Our system now uses REPLY_FAULT
to handle the three cases I mentioned earlier:
a bogus operation code; or a corrupt, truncated, or otherwise nonsensical
message; or if the client doesn’t send the right kind of loaned memory.
But REPLY_FAULT
also provides a way to define and implement new kinds of
errors — application-specific errors — such as access control rules. For
instance, the Hubris IP stack assigns IP ports to tasks statically. If a task
tries to mess with another task’s IP port, the IP stack faults them. This gets
us the same sort of “fail fast” developer experience, with the smaller and
simpler code that results from not handling “theoretical” errors that can’t
occur in practice.
Like the kernel’s aggressive handling of errors in system calls, I was initially
concerned that REPLY_FAULT
would be too extreme. After I had the idea, I
delayed several months before starting implementation, basically trying to talk
myself out of it.
I was being too careful. REPLY_FAULT
has been great. A new developer on the
system recently cited it as one of the more surprising and pleasant parts of
developing on Hubris, which is what inspired me to write this post.
The joy of panicking other programs
I mentioned earlier that Hubris IPC was explicitly designed to behave like a Rust function call from the perspective of the client.

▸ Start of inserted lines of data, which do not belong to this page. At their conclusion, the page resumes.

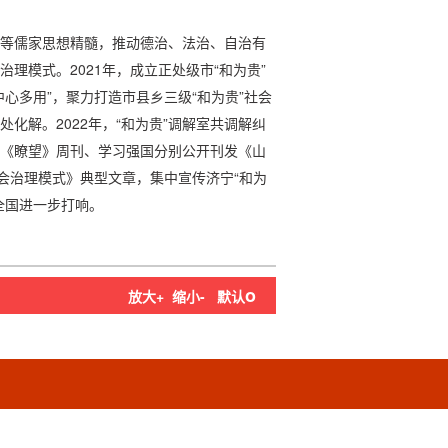
”等儒家思想精髓，推动德治、法治、自治有
治理模式。2021年，成立正处级市“和为贵”
中心多用”，聚力打造市县乡三级“和为贵”社会
处化解。2022年，“和为贵”调解室共调解纠
新华社《瞭望》周刊、学习强国分别公开刊发《山
社会治理模式》典型文章，集中宣传济宁“和为
全国进一步打响。
o
放大+
缩小-
默认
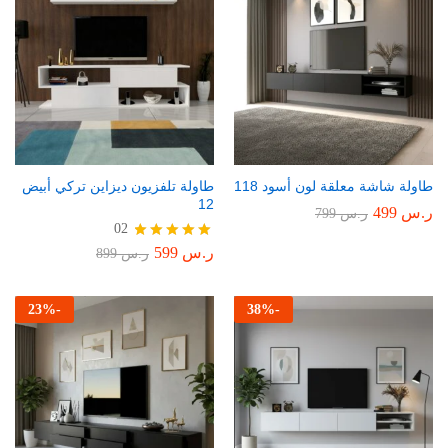
طاولة شاشة معلقة لون أسود 118
طاولة تلفزيون ديزاين تركي أبيض
12
ر.س
499
ر.س
799
02
ر.س
599
تم التقييم
ر.س
899
5.00
من 5
23
%
-
38
%
-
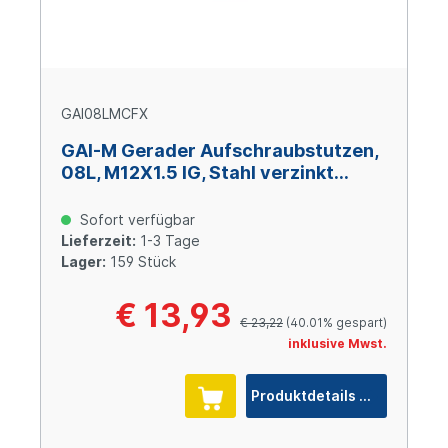
GAI08LMCFX
GAI-M Gerader Aufschraubstutzen,
08L, M12X1.5 IG, Stahl verzinkt
Cr(VI)-frei
Sofort verfügbar
Lieferzeit:
1-3 Tage
Lager:
159 Stück
€ 13,93
€ 23,22
(40.01% gespart)
inklusive Mwst.
Produktdetails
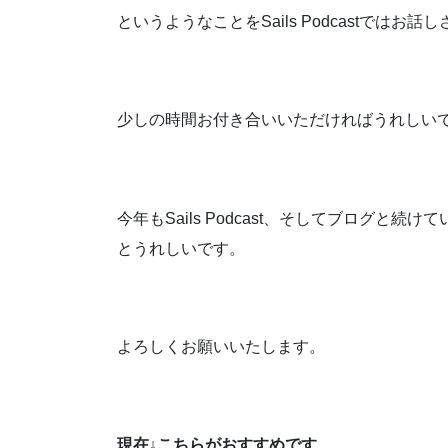
というようなことをSails Podcastではお
少しの時間お付き合いいただければうれしい
今年もSails Podcast、そしてブログ
とうれしいです。
よろしくお願いいたします。
現在↓こちらがおすすめです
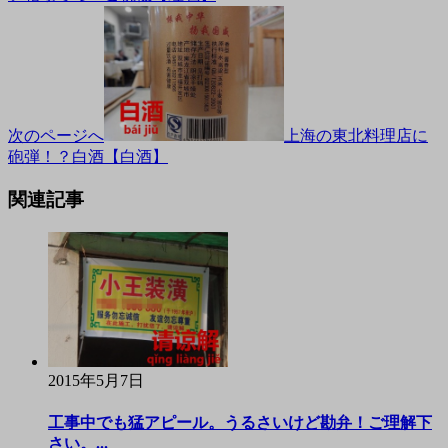
次のページへ
上海の東北料理店に
砲弾！？白酒【白酒】
関連記事
2015年5月7日
工事中でも猛アピール。うるさいけど勘弁！ご理解下
さい。...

Well, if you violate the preconditions on a Rust function call, the function
will normally respond with a panic!
.
REPLY_FAULT
essentially provides a way for servers to generate cross-process
panic!
in their clients, without requiring clients to contain code to do it
— or, perhaps more importantly, without requiring clients to cooperate in the
process at all.
Overall, this combines with some other system features to make Hubris “aggressively hostile to malicious programs,” as Eliza Weissman recently described it. Since attempts at exploitation often manifest first as errors or misuse of APIs, a system that responds to any misbehavior by wiping the state of the misbehaving component ought to be harder to exploit. (This hypothesis has yet to be tested! Please reach out to me if you’re interested in trying to exploit Hubris. I will help!)
In practice, the only downside I’ve observed from these decisions is that the
system is really difficult to fuzz test. Because I like chaos
engineering, I’ve implemented a small “chaos” task that generates random
IPCs and system calls to test other components for bugs, and almost anything it
does causes it to get immediately reset. To be useful, it has to base all of its
decisions off the one piece of state that is observably different each time it
starts: the system uptime counter. (However, REPLY_FAULT
does provide a way
for servers to force chaos upon their clients by randomly killing them, an
option I haven’t fully evaluated.)
But normal Hubris tasks don’t dynamically generate IPC messages, particularly
ones that are deliberately bogus. In practice, they can carry on without
realizing REPLY_FAULT
even exists — because unless they do something really
unusual, they will never see the business end of it anyway.